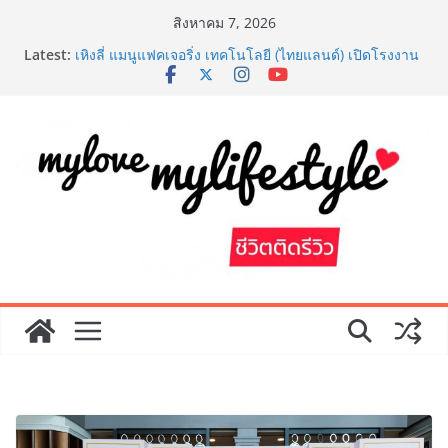
Skip
สิงหาคม 7, 2026
to
Latest:
เหิงลี่ แมนูแฟคเจอริ่ง เทคโนโลยี (ไทยแลนด์) เปิดโรงงาน
content
แห่งใหม่ในชลบุรี เดินหน้าขยายฐานการผลิตสู่เอเชียตะวัน
ออกเฉียงใต้ เสริมแกร่งยุทธศาสตร์ระดับโลก
เริ่มแล้ว! อ.ต.ก.แฟร์ 4 ภาค @ภาคกลาง “มนต์เสน่ห์เกษตร
ไทย สู่ใจกลางมหานคร” ชวนชิม ช้อป สินค้าเกษตร
คุณภาพจากทั่วไทย วันนี้ – 8 สิงหาคมนี้ ณ ลานคนเมือง
“หมอออย รมย์รวินท์” แพทย์หญิงหนึ่งเดียว โชว์ศักยภาพ
การแพทย์ไทย ในงานประชุมวิชาการ 8th SMART ตอกย้ำ
ความเป็นแพทย์เวชศาสตร์ความงาม
AirAsia X SEE FAH พันธมิตรทางธุรกิจยาวนานกว่า 20 ปี
ต่อยอดเสิร์ฟความอร่อย ยกเมนูระดับตำนาน “ข้าวหน้าไก่
ราชวงศ์” พุ่งทะยานสู่น่านฟ้า
ททท. ประกาศความสำเร็จ Village to the World Season
5 ผนึก 9 พันธมิตร ขับเคลื่อน ESG Tourism สืบสานพระ
ราชปณิธาน สร้างคุณค่าการท่องเที่ยวไทยอย่างยั่งยืน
- - - - -
__About this exercise__. Pictures don't belong in the copy. Transcribe every record exactly as it appears.

__Answer below__.
Skip
สิงหาคม 7, 2026
to
Latest:
เหิงลี่ แมนูแฟคเจอริ่ง เทคโนโลยี (ไทยแลนด์) เปิดโรงงาน
content
แห่งใหม่ในชลบุรี เดินหน้าขยายฐานการผลิตสู่เอเชียตะวัน
ออกเฉียงใต้ เสริมแกร่งยุทธศาสตร์ระดับโลก
เริ่มแล้ว! อ.ต.ก.แฟร์ 4 ภาค @ภาคกลาง “มนต์เสน่ห์เกษตร
ไทย สู่ใจกลางมหานคร” ชวนชิม ช้อป สินค้าเกษตร
คุณภาพจากทั่วไทย วันนี้ – 8 สิงหาคมนี้ ณ ลานคนเมือง
“หมอออย รมย์รวินท์” แพทย์หญิงหนึ่งเดียว โชว์ศักยภาพ
การแพทย์ไทย ในงานประชุมวิชาการ 8th SMART ตอกย้ำ
ความเป็นแพทย์เวชศาสตร์ความงาม
AirAsia X SEE FAH พันธมิตรทางธุรกิจยาวนานกว่า 20 ปี
ต่อยอดเสิร์ฟความอร่อย ยกเมนูระดับตำนาน “ข้าวหน้าไก่
ราชวงศ์” พุ่งทะยานสู่น่านฟ้า
ททท. ประกาศความสำเร็จ Village to the World Season
5 ผนึก 9 พันธมิตร ขับเคลื่อน ESG Tourism สืบสานพระ
ราชปณิธาน สร้างคุณค่าการท่องเที่ยวไทยอย่างยั่งยืน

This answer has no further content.